Con la progressiva uscita dalla crisi, sono aumentate non solo le nuove assunzioni, ma anche le cessazioni. Da un confronto su periodi omogenei, si osserva che da gennaio a settembre 2021 le assunzioni sono aumentate del 19,4% rispetto allo stesso periodo del 2020 (da 4,4 a 5,3 milioni) e le cessazioni del 6,6% (da 4,2 a 4,5 milioni). Una dinamica, quest’ultima, che si è accentuata a partire dal marzo 2021, quando sono venute meno molte misure di distanziamento sociale. L’incremento delle cessazioni rilevate tra marzo e settembre del 2021 è stato del 18,1% rispetto al periodo corrispondente del 2020 (+580mila in valore assoluto).

Molto significativo il dato relativo al confronto tra la dinamica dei licenziamenti e quella delle dimissioni sul totale delle cessazioni. Sempre prendendo a riferimento il periodo gennaio-settembre, nel 2021, sul totale di 4,5 milioni di cessazioni, mentre scende il peso relativo dei licenziamenti economici -grazie al blocco imposto da marzo 2020, sono scesi da una quota media del 10,5% negli anni 2017/2019 al 6,7% del 2020 e al 5,5% nei primi sei mesi del 2021- aumenta quello delle dimissioni, che nei primi 9 mesi del 2021 salgono al 29,8%, con un incremento di quasi 6 punti percentuali rispetto alla media dei due anni precedenti (24%).

Tornando ai dati relativi alle dinamiche “assolute” delle dimissioni, il report evidenzia come, dopo la forte riduzione dovuta al lockdown, siano tornate superiori ai livelli pre-crisi. Se, infatti, nel periodo gennaio-settembre 2020 si osserva una riduzione delle dimissioni del 19,1% rispetto allo stesso periodo del 2019 (passano da 1,2 milioni a 1 milione), sullo stesso periodo il 2021 mostra, come detto in precedenza, un forte incremento, pari al 31,6%, delle dimissioni rispetto al 2020 (da 1 milione ad oltre 1,3 milioni).

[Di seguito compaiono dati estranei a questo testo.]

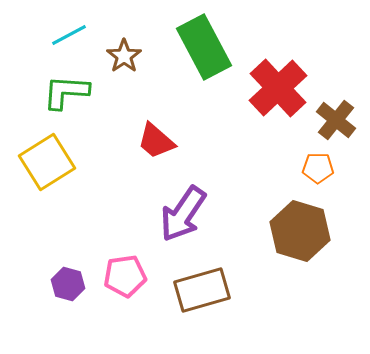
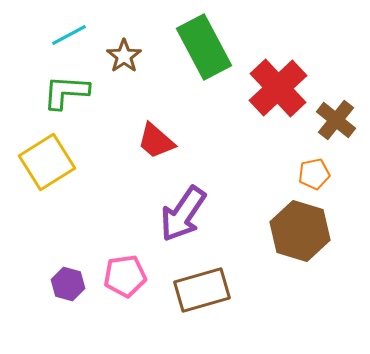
orange pentagon: moved 4 px left, 6 px down; rotated 12 degrees counterclockwise
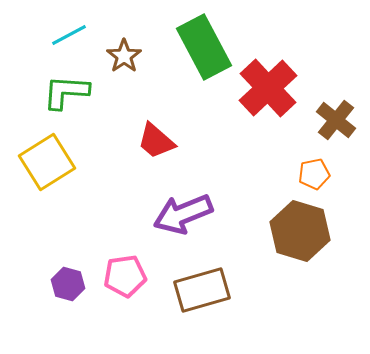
red cross: moved 10 px left
purple arrow: rotated 34 degrees clockwise
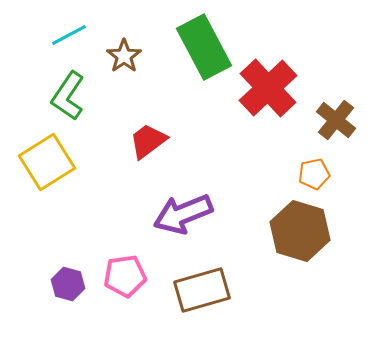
green L-shape: moved 2 px right, 4 px down; rotated 60 degrees counterclockwise
red trapezoid: moved 8 px left; rotated 102 degrees clockwise
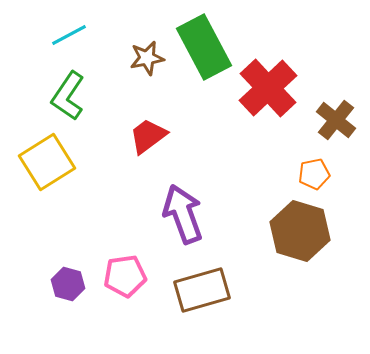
brown star: moved 23 px right, 2 px down; rotated 24 degrees clockwise
red trapezoid: moved 5 px up
purple arrow: rotated 92 degrees clockwise
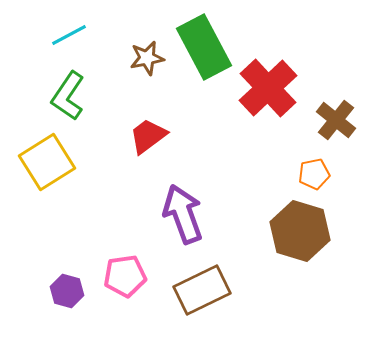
purple hexagon: moved 1 px left, 7 px down
brown rectangle: rotated 10 degrees counterclockwise
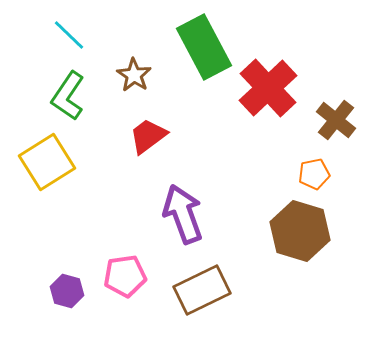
cyan line: rotated 72 degrees clockwise
brown star: moved 13 px left, 17 px down; rotated 28 degrees counterclockwise
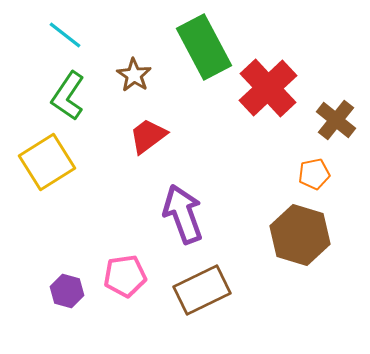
cyan line: moved 4 px left; rotated 6 degrees counterclockwise
brown hexagon: moved 4 px down
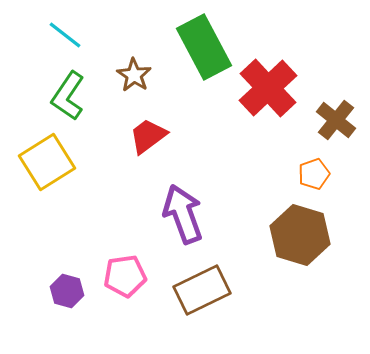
orange pentagon: rotated 8 degrees counterclockwise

«Il mercato del lavoro è uno dei punti di osservazione privilegiati per capire che due anni di pandemia hanno cambiato le vite di tutti -commenta Mauro Lusetti, presidente di Legacoop- e non solamente il nostro modo di vivere ma anche le priorità, le speranze, gli obiettivi e i comportamenti economici e sociali. Conosciamo fin troppo bene i difetti del nostro mercato del lavoro, e questa rapida fase di ripresa li ha evidenziati: un quarto delle nostre cooperative ci dice che il principale problema oggi è la “scarsità di manodopera”, ma in regioni come l’Emilia Romagna questa percentuale si avvicina alla metà. È ovviamente il colmo in un paese che soffre dei nostri tassi di disoccupazione, e ora il PNRR può e deve essere anche lo strumento per risolvere queste distorsioni strutturali. Attenzione, però, che emergono altri aspetti: ossia la qualità del lavoro e della vita, il bisogno di soddisfazione, di autorealizzazione, di crescita sociale e personale: lo sviluppo armonico di un paese non richiede non solo di mettere le persone al lavoro, ma di metterle al posto giusto; un sistema produttivo che non valorizza i propri talenti, semplicemente, non rende ciò che potrebbe”.

In conclusione, il report sottolinea la necessità di porre attenzione, pur in presenza di un contesto complessivo favorevole, alle aree di fragilità nel mercato del lavoro. In particolare, occorrerà mantenere sotto controllo l’epidemia per evitare nuove restrizioni, proseguire con una corretta e rapida implementazione del PNRR che contribuirà non solo a consolidare la ripresa, ma anche a rafforzare la crescita di medio periodo, procedere con la riforma degli ammortizzatori sociali e degli strumenti di politiche attive per favorire la transizione fuori dalla crisi e verso nuovi settori e modalità di lavoro, aumentare la partecipazione di giovani e donne al mercato del lavoro ed incrementare la mobilità lavorativa.